Longchamp and Pierre Renart Unveil Sculptural Furniture Pieces at Milan Design Week
Where fluid elegance meets artisanal mastery.
In an inspired crossover between fashion and design, Longchamp and French sculptor Pierre Renart have unveiled a capsule of original furniture pieces that elegantly blur the boundaries between disciplines. Premiered at Milan Design Week 2025, the banquette Wave cuir (Wave leather bench) and a series of eight chaises Ruban (Ruban chairs) represent a seamless fusion of Longchamp’s storied leather savoir-faire with Renart’s poetic manipulation of wood.
For Longchamp’s Creative Director and General Manager Sophie Delafontaine, the collaboration is less a brand pivot than a natural extension of the Maison’s philosophy. “We’re not launching a furniture line,” she clarifies. “This is about celebrating craftsmanship in all its forms. Our work with Pierre embodies that mission—supporting artistic talent and bringing traditional know-how into new contexts.”
A Meeting of Minds — and Materials
The collaboration is the second between Longchamp and Renart, who first connected in 2021 through Maison Parisienne, a gallery that champions material-focused artisans. “What drew us to Pierre’s work was how he gives wood a kind of kinetic grace,” Delafontaine explains. “The movement, the elegance, the energy—it mirrors what we aim to express in our leather designs.”
This latest project flips the script slightly. It was Renart who approached Longchamp, proposing a union of their respective specialities: wood and leather. “I had been exploring the possibilities of combining these materials for years,” says Renart, “but never had the chance to bring it to life at this scale. With Longchamp, everything aligned. Not just in terms of craft, but values—this is a family-run company, and you feel that sense of continuity and care in every interaction.”
Engineering Meets Art
The Wave banquette is a feat of sculptural engineering, crafted from a continuous 7-metre walnut ribbon, seamlessly veneered for strength and fluidity. “The technical challenge was immense,” Renart admits. “Walnut doesn’t come in lengths like that. It’s a jigsaw of precision—matching colour, grain, and tension to create the illusion of a single, flowing form.” Wrapping the piece is a buttery-soft Longchamp cowhide, specially selected for its suppleness to follow the bench’s sinuous curves.
The Ruban chairs echo the same sensibility—minimal yet dynamic, organic yet precise. Delafontaine was hands-on throughout the process, advising on finishes and challenging Renart to preserve his signature lightness even when layering in leather. “I didn’t want the leather to weigh the pieces down. I asked Pierre to keep that sense of movement, of a line drawn in space,” she says.

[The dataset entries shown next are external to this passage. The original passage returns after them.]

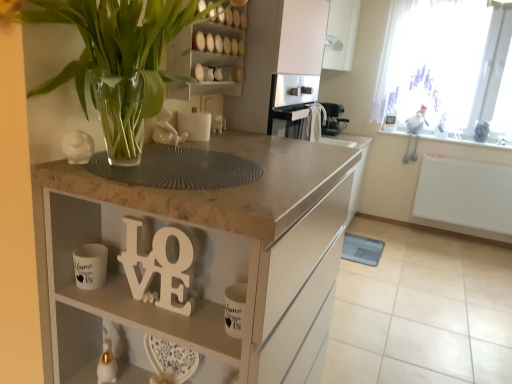 You are a GUI agent. You are given a task and a screenshot of the screen. Output one action in this format:
    pyautogui.click(x=<x>, y=<y>)
    Task: Click on the white glossy mug at lower left
    
    Given the screenshot: What is the action you would take?
    pyautogui.click(x=90, y=266)

The width and height of the screenshot is (512, 384). I want to click on white matte cabinet at upper center, so click(x=302, y=36).

Identify the location of matte stone countertop at center. (198, 262).

The image size is (512, 384). What do you see at coordinates (333, 119) in the screenshot?
I see `black plastic coffee machine at upper right` at bounding box center [333, 119].

The image size is (512, 384). I want to click on wooden shelves at upper center, so click(x=203, y=61).

Between white sheer curtain at upper right and wooden shelves at upper center, which one has smaller width?

wooden shelves at upper center.

Consider the image. Is white sheer curtain at upper right facing towards wooden shelves at upper center?

Yes, white sheer curtain at upper right is aimed at wooden shelves at upper center.

From a real-world perspective, which is physically above, white sheer curtain at upper right or wooden shelves at upper center?

white sheer curtain at upper right is physically above.

From the image's perspective, is wooden shelves at upper center located above or below white glossy mug at lower left?

wooden shelves at upper center is above white glossy mug at lower left.

Is wooden shelves at upper center placed right next to white glossy mug at lower left?

No.

Find the location of a particular element. The image size is (512, 384). cabinet that appears above the white glossy mug at lower left (from a real-world perspective) is located at coordinates (203, 61).

Is wooden shelves at upper center to the left or to the right of white glossy mug at lower left in the image?

wooden shelves at upper center is positioned on white glossy mug at lower left's right side.

From a real-world perspective, is black plastic coffee machine at upper right positioned over matte stone countertop at center based on gravity?

Yes.

In terms of size, does black plastic coffee machine at upper right appear bigger or smaller than matte stone countertop at center?

Considering their sizes, black plastic coffee machine at upper right takes up less space than matte stone countertop at center.

Which is less distant, (x=342, y=122) or (x=270, y=252)?

Point (x=342, y=122) appears to be farther away from the viewer than point (x=270, y=252).

Where is `coffee machine on the right of matte stone countertop at center`? The image size is (512, 384). coffee machine on the right of matte stone countertop at center is located at coordinates (333, 119).

Is clear glass vase at upper left located outside white sheer curtain at upper right?

Yes, clear glass vase at upper left is located beyond the bounds of white sheer curtain at upper right.

Locate an element on the screen. The image size is (512, 384). window above the clear glass vase at upper left (from the image's perspective) is located at coordinates (443, 63).

From the picture: From the image's perspective, between clear glass vase at upper left and white sheer curtain at upper right, which one is located above?

white sheer curtain at upper right appears higher in the image.

Which object is thinner, clear glass vase at upper left or white sheer curtain at upper right?

white sheer curtain at upper right is thinner.

From the picture: Between white sheer curtain at upper right and black plastic coffee machine at upper right, which one appears on the left side from the viewer's perspective?

black plastic coffee machine at upper right is more to the left.

Considering the sizes of objects white sheer curtain at upper right and black plastic coffee machine at upper right in the image provided, who is taller, white sheer curtain at upper right or black plastic coffee machine at upper right?

white sheer curtain at upper right is taller.

Looking at this image, is white sheer curtain at upper right behind black plastic coffee machine at upper right?

No, white sheer curtain at upper right is closer to the camera.

Is white sheer curtain at upper right far from black plastic coffee machine at upper right?

white sheer curtain at upper right is near black plastic coffee machine at upper right, not far away.

Considering the sizes of white matte cabinet at upper center and white matte wooden letters at center in the image, is white matte cabinet at upper center bigger or smaller than white matte wooden letters at center?

white matte cabinet at upper center is bigger than white matte wooden letters at center.

From the image's perspective, which one is positioned lower, white matte cabinet at upper center or white matte wooden letters at center?

From the image's view, white matte wooden letters at center is below.

In terms of height, does clear glass vase at upper left look taller or shorter compared to black plastic coffee machine at upper right?

clear glass vase at upper left is taller than black plastic coffee machine at upper right.

Is clear glass vase at upper left at the right side of black plastic coffee machine at upper right?

No.

Does clear glass vase at upper left have a larger size compared to black plastic coffee machine at upper right?

Yes.

From the image's perspective, is clear glass vase at upper left over black plastic coffee machine at upper right?

No, from the image's perspective, clear glass vase at upper left is not above black plastic coffee machine at upper right.

You are a GUI agent. You are given a task and a screenshot of the screen. Output one action in this format:
    pyautogui.click(x=<x>, y=<y>)
    Task: Click on the cabinet on the left of white sheer curtain at upper right
    
    Given the screenshot: What is the action you would take?
    pyautogui.click(x=203, y=61)

Where is `cabinet that appears behind the white glossy mug at lower left`? This screenshot has width=512, height=384. cabinet that appears behind the white glossy mug at lower left is located at coordinates (203, 61).

When comparing their distances from white glossy mug at lower left, does white matte wooden letters at center or clear glass vase at upper left seem further?

clear glass vase at upper left is positioned further to the anchor white glossy mug at lower left.

Based on their spatial positions, is clear glass vase at upper left or white matte wooden letters at center further from black plastic coffee machine at upper right?

white matte wooden letters at center is further to black plastic coffee machine at upper right.

Based on their spatial positions, is white sheer curtain at upper right or wooden shelves at upper center closer to clear glass vase at upper left?

Among the two, wooden shelves at upper center is located nearer to clear glass vase at upper left.

Estimate the real-world distances between objects in this image. Which object is closer to white sheer curtain at upper right, matte stone countertop at center or black plastic coffee machine at upper right?

Based on the image, black plastic coffee machine at upper right appears to be nearer to white sheer curtain at upper right.

Based on the photo, from the image, which object appears to be nearer to white matte wooden letters at center, black plastic coffee machine at upper right or white sheer curtain at upper right?

black plastic coffee machine at upper right lies closer to white matte wooden letters at center than the other object.

Which object lies further to the anchor point white matte wooden letters at center, clear glass vase at upper left or wooden shelves at upper center?

wooden shelves at upper center lies further to white matte wooden letters at center than the other object.

Considering their positions, is clear glass vase at upper left positioned closer to white matte wooden letters at center than white matte cabinet at upper center?

Based on the image, clear glass vase at upper left appears to be nearer to white matte wooden letters at center.

When comparing their distances from white matte cabinet at upper center, does wooden shelves at upper center or white sheer curtain at upper right seem closer?

Based on the image, wooden shelves at upper center appears to be nearer to white matte cabinet at upper center.

I want to click on cabinet positioned between white glossy mug at lower left and white matte cabinet at upper center from near to far, so click(x=203, y=61).

Locate an element on the screen. mug that lies between white matte wooden letters at center and matte stone countertop at center from top to bottom is located at coordinates (90, 266).

This screenshot has height=384, width=512. Find the location of `cabinetry positioned between white glossy mug at lower left and white sheer curtain at upper right from near to far`. cabinetry positioned between white glossy mug at lower left and white sheer curtain at upper right from near to far is located at coordinates (302, 36).

Find the location of `window positioned between white matte wooden letters at center and black plastic coffee machine at upper right from near to far`. window positioned between white matte wooden letters at center and black plastic coffee machine at upper right from near to far is located at coordinates (443, 63).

That line—clean, curved, and confident—is what connects these works not only to each other, but to a previous piece: Renart’s Wave coffee table, first seen at Maison Parisienne. While not officially part of a set, the new creations riff off that same visual language. “We wanted to magnify Pierre’s technique,” Delafontaine says. “Not to alter it, but to elevate it through the lens of our leather expertise.”
What Comes Next
As for what’s next, both Longchamp and Renart are keeping the future open-ended. “This was never about entering the furniture market,” Delafontaine reiterates. “It’s about spotlighting creators who push the limits of material and form.” To that end, Longchamp is already preparing a new collaboration with Paris-based ceramicist Constantin Riant, due to debut this autumn.
Renart, meanwhile, returns to his studio in Blois, energised by the exposure Milan Design Week has afforded him. “This partnership has been a turning point,” he says. “Creatively, professionally—it’s opened new paths I’m excited to explore.”
The banquette Wave cuir and Ruban chairs are more than objects. They are dialogues between tradition and experimentation, between leather and wood, between two French creatives devoted to the art of movement—be it in fashion or form.